Disabled and Denied: Accessible Public Transport in Scotland is a second-class experience (literally)
by Éimí Mhic an Ridire | 12 November 2025
First Bus Aberdeen 9U service
This afternoon, I was publicly denied a public service. A bus. Something we all use nearly every day to get around. I was denied for a simple reason; because I am disabled.
I was trying to get home from an appointment at Aberdeen Royal Infirmary. The driver of the First Bus Aberdeen 9U service refused to let me on his bus. His justification? An incorrect "opinion" that my valid National Entitlement Card (NEC) wasn't accepted on that route. He wasn't just wrong. He was hostile. And his actions were not just poor service; they were discriminatory and illegal.
The Law vs. The Driver's "Opinion"
Under Scottish law — specifically The National Bus Travel Concession Scheme for Older and Disabled Persons (Scotland) Order 2006 — any bus service open to the public is an "eligible service." If a bus takes the public's money, it must accept the public's concession cards. End of story.
He claimed the 9U is a "University service." This is false. The driver himself admitted that the 9U accepts fares from the general public.
The Evidence
- The bus was displaying the 9U Aberdeen University destination on its front and side displays.
- The driver was accepting passengers who were not University staff or students — if they weren't using an NEC card.
- There was zero signage about any restrictions to concessionary travel.
I have recorded video of the incident. I am choosing not to make this video public.

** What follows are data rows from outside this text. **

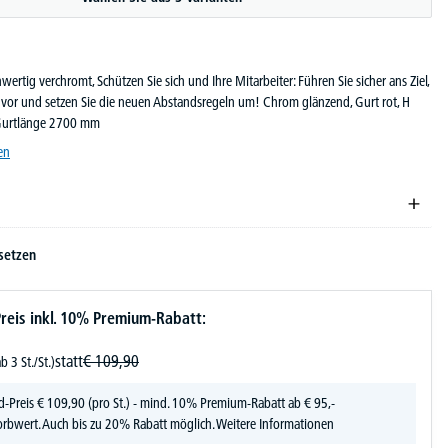
ertig verchromt, Schützen Sie sich und Ihre Mitarbeiter: Führen Sie sicher ans Ziel,
vor und setzen Sie die neuen Abstandsregeln um! Chrom glänzend, Gurt rot, H
Gurtlänge 2700 mm
en
setzen
reis inkl. 10% Premium-Rabatt:
statt
€
109,
90
ab 3 St./St.)
d-Preis
€
109,
90
(pro St.) - mind. 10% Premium-Rabatt ab € 95,-
rbwert. Auch bis zu 20% Rabatt möglich.
Weitere Informationen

My goal is corporate accountability and policy change, not to subject an individual driver to public harassment.
The Insult: First Bus's Corporate Response
"I was sorry to read your comments..." "I have logged the incident and provided the local management team with all the information. They will review the incident as part of regular performance meetings..."

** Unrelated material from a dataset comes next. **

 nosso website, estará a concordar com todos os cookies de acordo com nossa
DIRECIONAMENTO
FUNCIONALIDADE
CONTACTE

This is a disgrace. My complaint is not "feedback." My report of an illegal act is not "comments." When I escalated, their new official line was that the 9U is a private "Shuttle Service" only for University users — a direct contradiction of what their own driver admitted.

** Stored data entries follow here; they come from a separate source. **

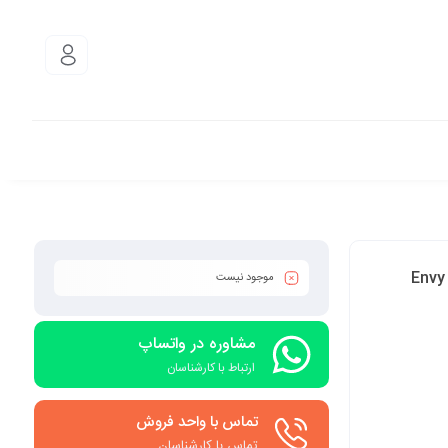
Envy x36
موجود نیست
مشاوره در واتساپ
ارتباط با کارشناسان
تماس با واحد فروش
تماس با کارشناسان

The National Sickness: This is Bigger Than First Bus
This isn't one bad apple. The entire transport system in Scotland is built on the idea that disabled people are an afterthought. Look no further than ScotRail:
Wheelchair space on our trains is restricted to Standard Class carriages [...] First Class areas don't have spaces for wheelchair users and there's no wheelchair access to accessible toilets from First Class.
— ScotRail Accessible Travel Policy
That is a policy that tells every disabled person: "You are a second-class citizen. You can ride our trains, but only where we've put you."
This Is Our Fight
My humiliation on the 9U and ScotRail's discriminatory seating plan are two heads of the same monster: a transport system that views disabled people as a low-priority problem to be managed, not as equal customers to be served. This has to stop.